Asian Temple Interior
Figure 1: Samples of the Visual Concept "Asian Temple Interior"

Rock Concerts
Figure 2: Samples of the Event Class "Rock Concert"

Rock Concerts
Figure 3: Samples of the Specific Event "Party/Love parade"

The topics available in the data set are widely spread. They range from general image qualities (e.g. blurred, backlit), more traditional topics (e.g. beaches, animals, clouds, cars), sceneries (e.g. street scene, city panorama), and events (e.g. concerts, parties, sports). Participants are free to solve the task by utilizing visual features, metadata, information about the photographer, or a combination.

Task 1: Retrieval of Visual Concepts

All images have been assessed with respect to each of the following topics by at least 2 assessors (i.e. 2.57 on average by 11th February 2012). The assessments are based on graded relevance.

1. Beach and Seaside 17. Still Life
2. Street Scene 18. Church (Christian)
3. Statue and Figurine 19. Art Object
4. Asian Temple & Palace 20. Cars
5. Landscape 21. Ship / Maritime Vessel
6. Hotel Room 22. Airplane
7. People* 23. Temple (Ancient)
8. Architecture (profane) 24. Squirrels
9. Animals 25. Sign
10. Asian Temple Interior 26. Mountains
11. Flower / Botanic Details 27. Monkeys
12. Market Scene 28. Birds
13. Submarine Scene 29. Trees
14. Ceremony and Party 30. Abstract Content
15. Theater / Performing Arts 31. City Panorama
16. Clouds 32. (Christ.) Church Interior

Table 1: Traditional Topics

*: Due to privacy concerns some images have been anonymized, so a use of typical face detection algorithms will probably not lead to the expected results. Instead, we provide a manually created list of images with people (see below).

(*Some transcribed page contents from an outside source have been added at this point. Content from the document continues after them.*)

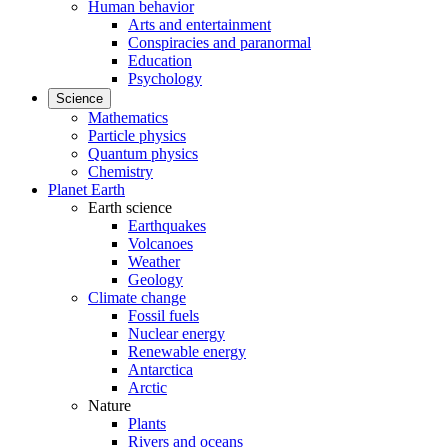
Human behavior
Arts and entertainment
Conspiracies and paranormal
Education
Psychology
Science
Mathematics
Particle physics
Quantum physics
Chemistry
Planet Earth
Earth science
Earthquakes
Volcanoes
Weather
Geology
Climate change
Fossil fuels
Nuclear energy
Renewable energy
Antarctica
Arctic
Nature
Plants
Rivers and oceans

Simulated Interaction (Experimental)

In order to compare different relevance feedback mechanisms and to assess how they adjust to different users, we provide data for user simulations, i.e. personas incl. their assessments. The personas can then be used to run automatic RF experiments without manual intervention. The actual personas (e.g. CBIR-savvy, layperson, or ones with specific demographics) will be released after the assessments have been analyzed completely - stay tuned.

More information about personas.

User-centered Initiative

To assess the usability of CBIR systems, we would like successful participants to filter/cluster their result sets in order to provide users visually different/non-duplicate images or images with a good motif quality (see below) at the first ranks (even if the retrieval engine would rank the documents almost equal). This subtask reflects the assumption that a user-centered system should offer users good and varying retrieval results. Varying results are likely to compensate for the vagueness inherent in both retrieval and query formulation. Hence, an additional filtering or clustering of the result list can improve the effectiveness and efficiency (in terms of usability) of the retrieval process.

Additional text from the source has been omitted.